Gold Maintains Gains Near Record High Supported by Inflation Data and Interest Rate Cut Expectations
Gold prices near $4,320/oz, supported by U.S. inflation drop and interest rate cut expectations, with geopolitical tensions boosting demand.
Gold prices traded near $4,320 per ounce on Friday, maintaining proximity to the historical high recorded in October and heading for a second consecutive weekly gain, supported by the slowdown in inflation in the United States and strengthened expectations for further interest rate cuts.
Data showed that the U.S. inflation rate dropped to 2.7% in November, lower than the expected 3.1%, while core inflation fell to 2.6%, marking the slowest pace since March 2021. These figures reinforced market confidence that price pressures are gradually easing, strengthening the rationale for the Federal Reserve to lower interest rates in the coming period.

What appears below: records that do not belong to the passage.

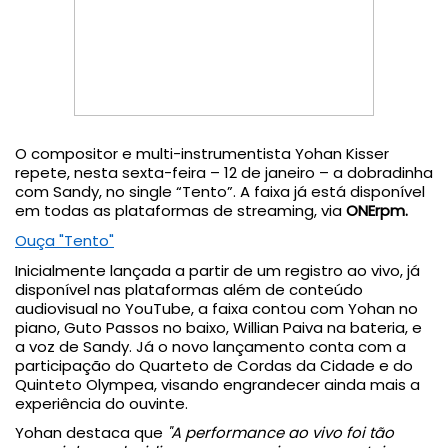
O compositor e multi-instrumentista Yohan Kisser
repete, nesta sexta-feira – 12 de janeiro – a dobradinha
com Sandy, no single “Tento”. A faixa já está disponível
em todas as plataformas de streaming, via
ONErpm.
Ouça "Tento"
Inicialmente lançada a partir de um registro ao vivo, já
disponível nas plataformas além de conteúdo
audiovisual no YouTube, a faixa contou com Yohan no
piano, Guto Passos no baixo, Willian Paiva na bateria, e
a voz de Sandy. Já o novo lançamento conta com a
participação do Quarteto de Cordas da Cidade e do
Quinteto Olympea, visando engrandecer ainda mais a
experiência do ouvinte.
Yohan destaca que
"A performance ao vivo foi tão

However, investors noted that the recent data was partially incomplete due to disruptions in price data collection during October caused by the U.S. government shutdown, which limited the availability of detailed monthly readings.
Markets Price in Rate Cuts
Current market pricing indicates about a 25% chance of an interest rate cut in January, with a strong likelihood of a cut by April, which supports gold as a non-yielding asset.
Geopolitical Tensions Boost Demand
In addition to monetary factors, ongoing geopolitical tensions continued to support the precious metal, amid U.S. moves to halt sanctioned Venezuelan oil shipments following an incident involving a seized tanker, as well as renewed tensions in Ukraine after Russian President Vladimir Putin reaffirmed regional demands.
Exceptional Annual Performance
On an annual basis, gold has risen approximately 65% since the beginning of the year, marking the strongest annual gains since 1979, reflecting its status as a safe haven during periods of economic and financial uncertainty.